Treatment implemented in a pregnant woman is aimed at achieving the correct concentration of glucose in the mother’s blood. It should be applied as soon as possible after diagnosis. At the beginning, the patient is recommended to follow a diabetic diet, which should include the lowest possible amount of simple sugars. If, after one week of dieting, the glucose level does not balance out, insulin therapy is introduced. It can be used in two ways: in the form of insulin injections or infusions with an insulin pump. Women on insulin therapy should consider the risk of hypoglycaemia, even if they are taking insulin at certain times. Hypoglycaemia may be the result of not enough carbohydrate in a meal, missing a meal, increasing physical activity, taking too little insulin in relation to your needs, skin warming.

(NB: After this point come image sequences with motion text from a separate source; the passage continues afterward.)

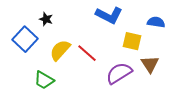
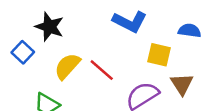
black star: (46, 19) -> (49, 27), size x1.6
blue square: (25, 39) -> (23, 52), size x0.7

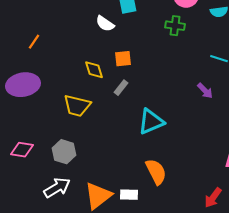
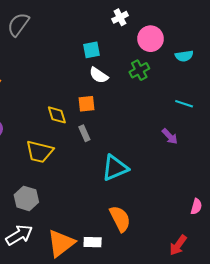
white semicircle: (105, 24) -> (99, 75), moved
green cross: (175, 26) -> (139, 70), turned -36
gray rectangle: (121, 88) -> (84, 133), turned -63

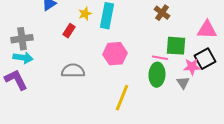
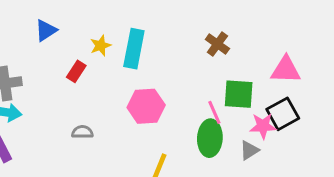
pink line: (160, 58) -> (214, 112), turned 56
gray semicircle: (73, 71) -> (82, 132), size x0.6
gray triangle: (183, 83) -> (249, 150), turned 32

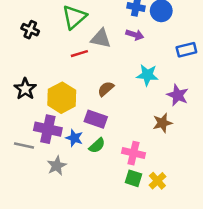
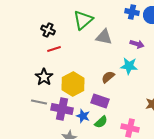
purple arrow: (135, 35) -> (137, 44), moved
red line: (79, 54) -> (54, 49), moved
cyan star: (147, 75) -> (129, 66), moved
gray line: (24, 146) -> (39, 102), moved

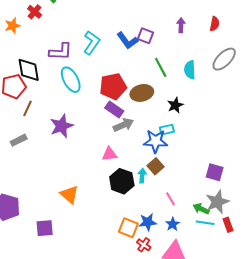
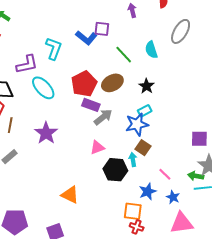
blue star: (148, 222) -> (148, 191), moved
red cross: (144, 245) -> (137, 227), moved

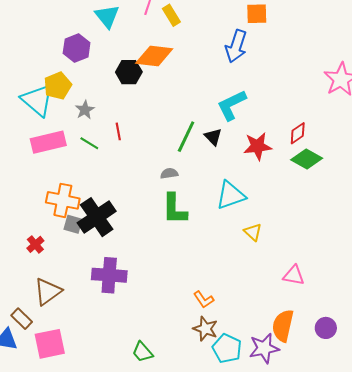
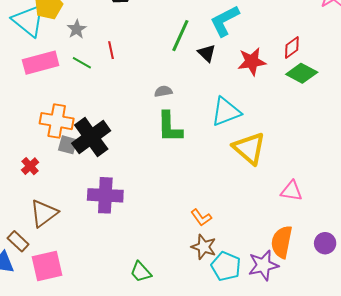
green line: (186, 137) -> (180, 36), moved
yellow triangle: (253, 232) -> (249, 148), size x1.8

The diet of a diabetic woman should be selected according to her body weight, week of pregnancy and physical activity. For this, a woman should visit a dietitian or diabetologist who will arrange an individual diet for her. The recommendations are similar to those for type II diabetics, and include:
- eating meals at fixed times (every 2-3 hours),
- eating small meals,
- eating a diet rich in dietary fiber, which is found in vegetables,
- eating less fruit due to the content of simple sugars in them,
- limiting the consumption of table salt to 6 grams per day,
- limiting the consumption of meat, canned food, cold cuts, ready meals and vegeta,
- replacing forbidden products with: whole grain bread, lean dairy products, poultry, fish, lean meats, lots of vegetables, vegetable oil, nuts,
- avoiding fatty meats, butter, cream, offal.